Protecting small business access to self-funded plans in all states “would involve clarifying ERISA preemption with respect to self-funded arrangements for small businesses,” CAHC said.
The National Association of Insurance Commissioners said in its March 1 comment letter that “not all self-funded plans are offered by multistate employers,” and some employers that use self-funded plans aren’t large.
Concerns have arisen among state regulators that want to ensure that federal preemption protects only employers that are truly self-funded, rather than third parties that act as insurers, NAIC said. State insurance departments normally have jurisdiction over fully insured plans.

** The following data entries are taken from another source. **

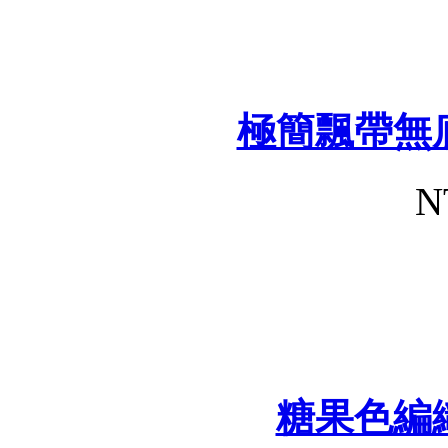
極簡飄帶無
N
糖果色編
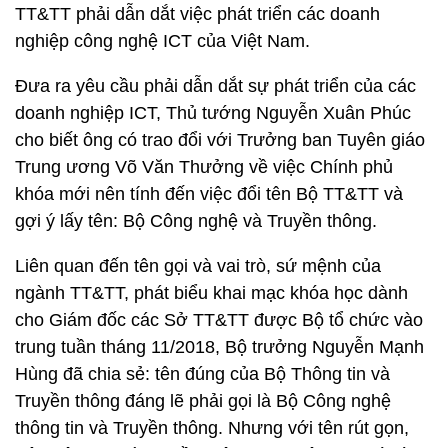
TT&TT phải dẫn dắt việc phát triển các doanh
nghiệp công nghệ ICT của Việt Nam.
Đưa ra yêu cầu phải dẫn dắt sự phát triển của các
doanh nghiệp ICT, Thủ tướng Nguyễn Xuân Phúc
cho biết ông có trao đổi với Trưởng ban Tuyên giáo
Trung ương Võ Văn Thưởng về việc Chính phủ
khóa mới nên tính đến việc đổi tên Bộ TT&TT và
gợi ý lấy tên: Bộ Công nghệ và Truyền thông.
Liên quan đến tên gọi và vai trò, sứ mệnh của
ngành TT&TT, phát biểu khai mạc khóa học dành
cho Giám đốc các Sở TT&TT được Bộ tổ chức vào
trung tuần tháng 11/2018, Bộ trưởng Nguyễn Mạnh
Hùng đã chia sẻ: tên đúng của Bộ Thông tin và
Truyền thông đáng lẽ phải gọi là Bộ Công nghệ
thông tin và Truyền thông. Nhưng với tên rút gọn,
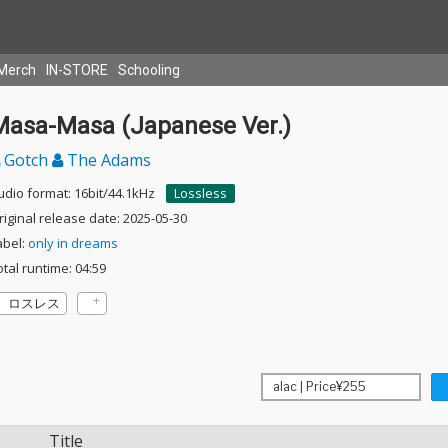
Merch
IN-STORE
Schooling
Masa-Masa (Japanese Ver.)
Gotch
The Adams
udio format: 16bit/44.1kHz
Lossless
riginal release date: 2025-05-30
abel:
only in dreams
otal runtime: 04:59
ロスレス
Title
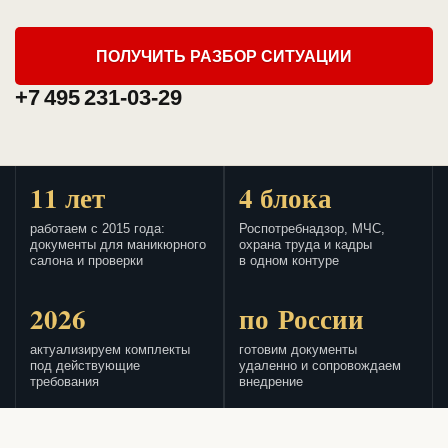
ПОЛУЧИТЬ РАЗБОР СИТУАЦИИ
+7 495 231-03-29
11 лет
4 блока
работаем с 2015 года:
Роспотребнадзор, МЧС,
документы для маникюрного
охрана труда и кадры
салона и проверки
в одном контуре
2026
по России
актуализируем комплекты
готовим документы
под действующие
удаленно и сопровождаем
требования
внедрение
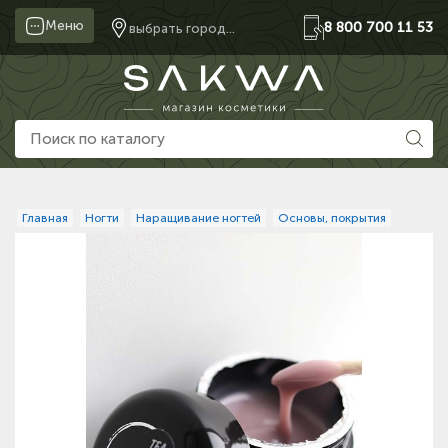
Меню
8 800 700 11 53
выбрать город...
Главная
Ногти
Наращивание ногтей
Основы, покрытия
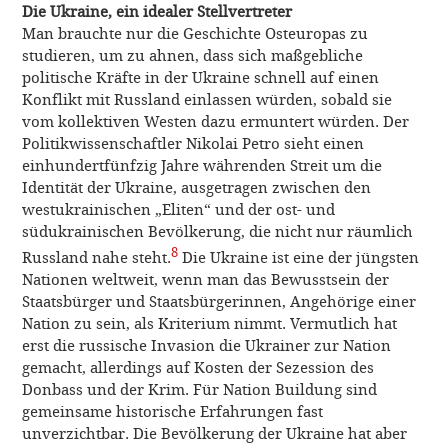
Die Ukraine, ein idealer Stellvertreter
Man brauchte nur die Geschichte Osteuropas zu
studieren, um zu ahnen, dass sich maßgebliche
politische Kräfte in der Ukraine schnell auf einen
Konflikt mit Russland einlassen würden, sobald sie
vom kollektiven Westen dazu ermuntert würden. Der
Politikwissenschaftler Nikolai Petro sieht einen
einhundertfünfzig Jahre währenden Streit um die
Identität der Ukraine, ausgetragen zwischen den
westukrainischen „Eliten“ und der ost- und
südukrainischen Bevölkerung, die nicht nur räumlich
8
Russland nahe steht.
Die Ukraine ist eine der jüngsten
Nationen weltweit, wenn man das Bewusstsein der
Staatsbürger und Staatsbürgerinnen, Angehörige einer
Nation zu sein, als Kriterium nimmt. Vermutlich hat
erst die russische Invasion die Ukrainer zur Nation
gemacht, allerdings auf Kosten der Sezession des
Donbass und der Krim. Für Nation Buildung sind
gemeinsame historische Erfahrungen fast
unverzichtbar. Die Bevölkerung der Ukraine hat aber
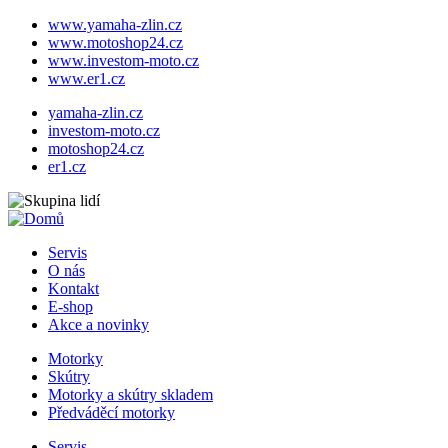
www.yamaha-zlin.cz
www.motoshop24.cz
www.investom-moto.cz
www.er1.cz
Přejít
yamaha-zlin.cz
k
investom-moto.cz
hlavnímu
motoshop24.cz
obsahu
er1.cz
Servis
O nás
Hlavní
Kontakt
navigace
E-shop
Akce a novinky
Motorky
Skútry
Doplňková
Motorky a skútry skladem
navigace
Předváděcí motorky
Servis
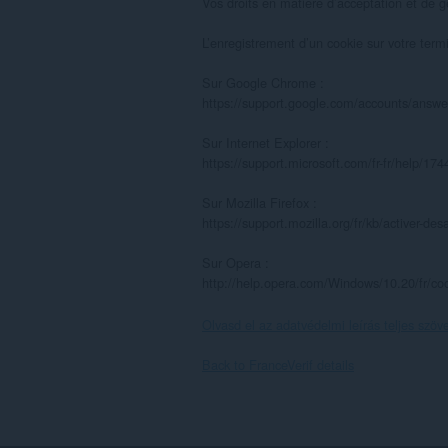
Vos droits en matière d’acceptation et de g
L’enregistrement d’un cookie sur votre term
Sur Google Chrome :

https://support.google.com/accounts/ans
Sur Internet Explorer :

https://support.microsoft.com/fr-fr/help/17
Sur Mozilla Firefox :

https://support.mozilla.org/fr/kb/activer-des
Sur Opera :

http://help.opera.com/Windows/10.20/fr/co
Olvasd el az adatvédelmi leírás teljes szöv
Back to FranceVerif details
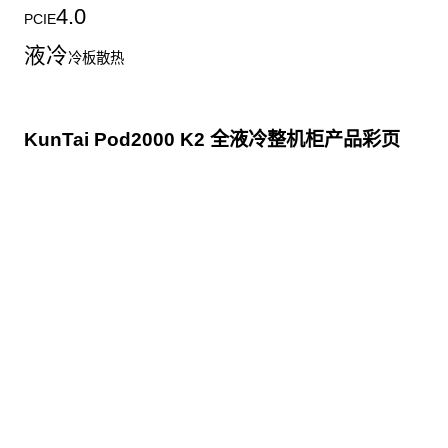
4.0
PCIE
液冷
冷板散热
KunTai Pod2000 K2 全液冷整机柜产品彩页
点击下载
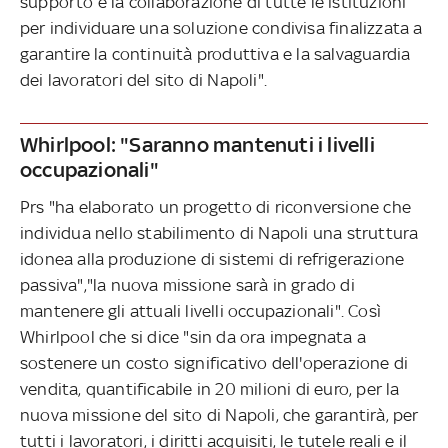
supporto e la collaborazione di tutte le istituzioni
per individuare una soluzione condivisa finalizzata a
garantire la continuità produttiva e la salvaguardia
dei lavoratori del sito di Napoli".
Whirlpool: "Saranno mantenuti i livelli
occupazionali"
Prs "ha elaborato un progetto di riconversione che
individua nello stabilimento di Napoli una struttura
idonea alla produzione di sistemi di refrigerazione
passiva","la nuova missione sarà in grado di
mantenere gli attuali livelli occupazionali". Così
Whirlpool che si dice "sin da ora impegnata a
sostenere un costo significativo dell'operazione di
vendita, quantificabile in 20 milioni di euro, per la
nuova missione del sito di Napoli, che garantirà, per
tutti i lavoratori, i diritti acquisiti, le tutele reali e il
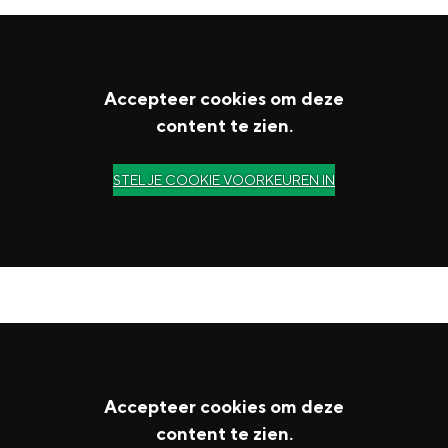
Accepteer cookies om deze
content te zien.
STEL JE COOKIE VOORKEUREN IN
Accepteer cookies om deze
content te zien.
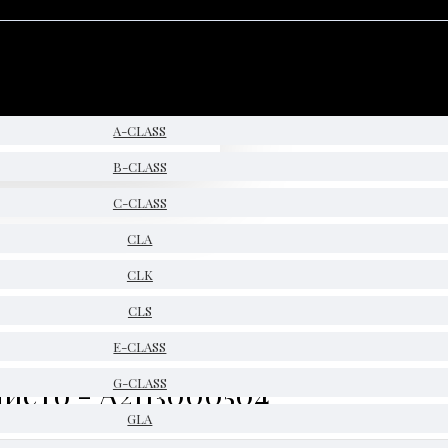
A-CLASS
B-CLASS
C-CLASS
CLA
CLK
CLS
E-CLASS
нието - A2113000504
G-CLASS
GLA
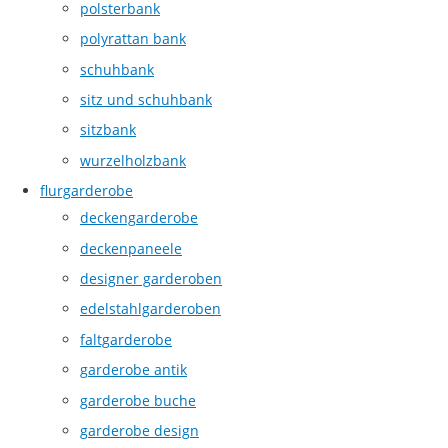
polsterbank
polyrattan bank
schuhbank
sitz und schuhbank
sitzbank
wurzelholzbank
flurgarderobe
deckengarderobe
deckenpaneele
designer garderoben
edelstahlgarderoben
faltgarderobe
garderobe antik
garderobe buche
garderobe design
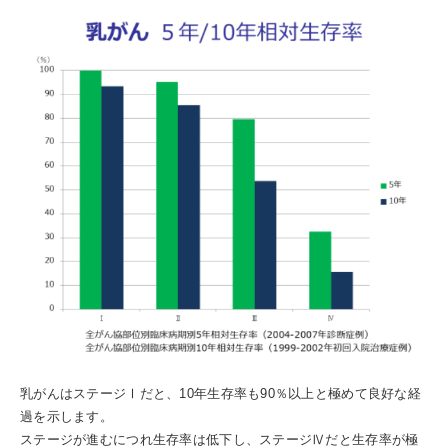
乳がんはステージⅠだと、10年生存率も90％以上と極めて良好な経
過を示します。
ステージが進むにつれ生存率は低下し、ステージⅣだと生存率が極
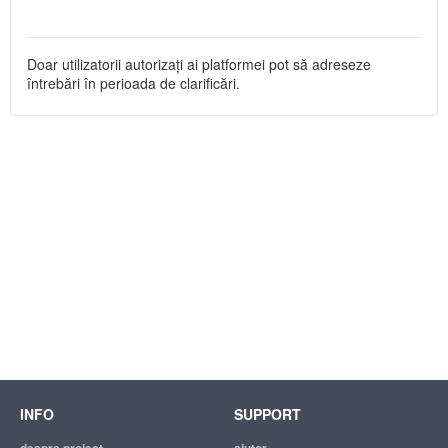
Doar utilizatorii autorizați ai platformei pot să adreseze
întrebări în perioada de clarificări.
INFO
SUPPORT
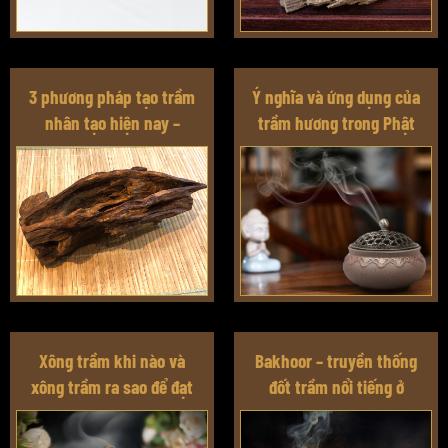
3 phương pháp tạo trầm
Ý nghĩa và ứng dụng của
nhân tạo hiện nay –
trầm hương trong Phật
phương pháp nào là tối
giáo, Thiên Chúa giáo và
ưu?
Hồi giáo
Xông trầm khi nào và
Bakhoor – truyền thống
xông trầm ra sao để đạt
đốt trầm nổi tiếng ở
hiệu quả tốt nhất?
Trung Đông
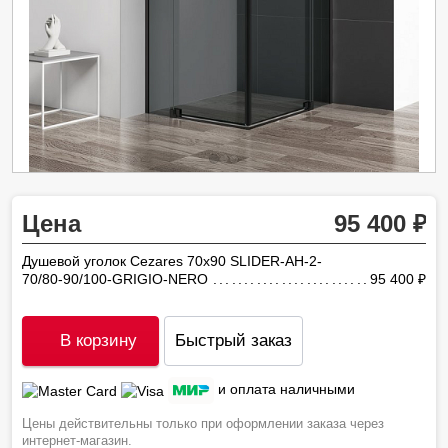
Цена
95 400
Душевой уголок Cezares 70х90 SLIDER-AH-2-
70/80-90/100-GRIGIO-NERO
95 400
ру
В корзину
Быстрый заказ
и оплата наличными
Цены действительны только при оформлении заказа через
интернет-магазин.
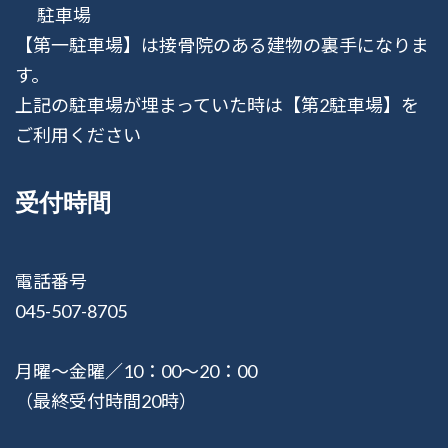
駐車場
【第一駐車場】は接骨院のある建物の裏手になりま
す。
上記の駐車場が埋まっていた時は【第2駐車場】を
ご利用ください
受付時間
電話番号
045-507-8705
月曜〜金曜／10：00〜20：00
（最終受付時間20時）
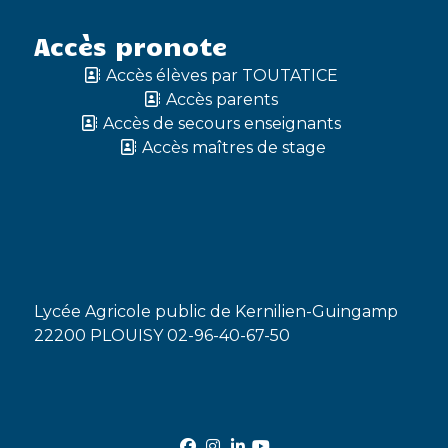
Accès pronote
Accès élèves par TOUTATICE
Accès parents
Accès de secours enseignants
Accès maîtres de stage
Lycée Agricole public de Kernilien-Guingamp
22200 PLOUISY 02-96-40-67-50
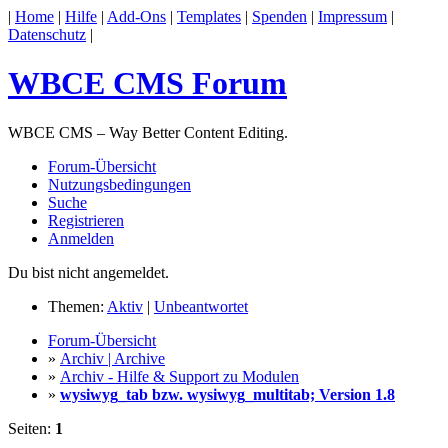
|
Home
|
Hilfe
|
Add-Ons
|
Templates
|
Spenden
|
Impressum
|
Datenschutz
|
WBCE CMS Forum
WBCE CMS – Way Better Content Editing.
Forum-Übersicht
Nutzungsbedingungen
Suche
Registrieren
Anmelden
Du bist nicht angemeldet.
Themen:
Aktiv
|
Unbeantwortet
Forum-Übersicht
»
Archiv | Archive
»
Archiv - Hilfe & Support zu Modulen
»
wysiwyg_tab bzw. wysiwyg_multitab; Version 1.8
Seiten:
1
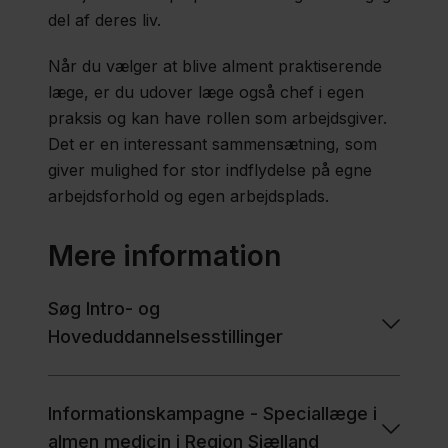
del af deres liv.
Når du vælger at blive alment praktiserende
læge, er du udover læge også chef i egen
praksis og kan have rollen som arbejdsgiver.
Det er en interessant sammensætning, som
giver mulighed for stor indflydelse på egne
arbejdsforhold og egen arbejdsplads.
Mere information
Søg Intro- og
Hoveduddannelsesstillinger
Informationskampagne - Speciallæge i
almen medicin i Region Sjælland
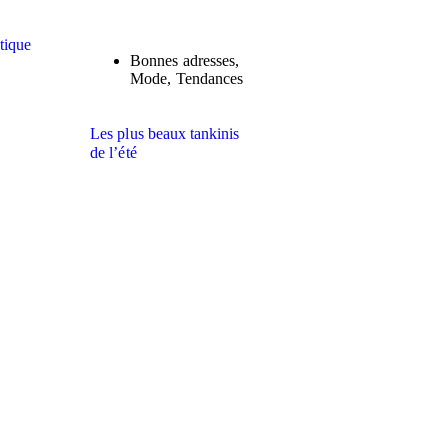
Bonnes adresses
,
Mode
,
Tendances
Les plus beaux tankinis
de l’été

Another issue that commenters brought to the House committee that cuts across plans and employers of all sizes is data transparency.
Under ERISA, self-insured plans must be able to shop for the best quality of care at the lowest prices, and to make sure that billing and claims data are accurate, said Cynthia Fisher, founder and chairman of Patient Rights Advocate, which works on health-care transparency issues.
“Employers are having a really difficult time getting access to the billing and claims data from the third party administrators,” many of which are part of large health insurers, she said.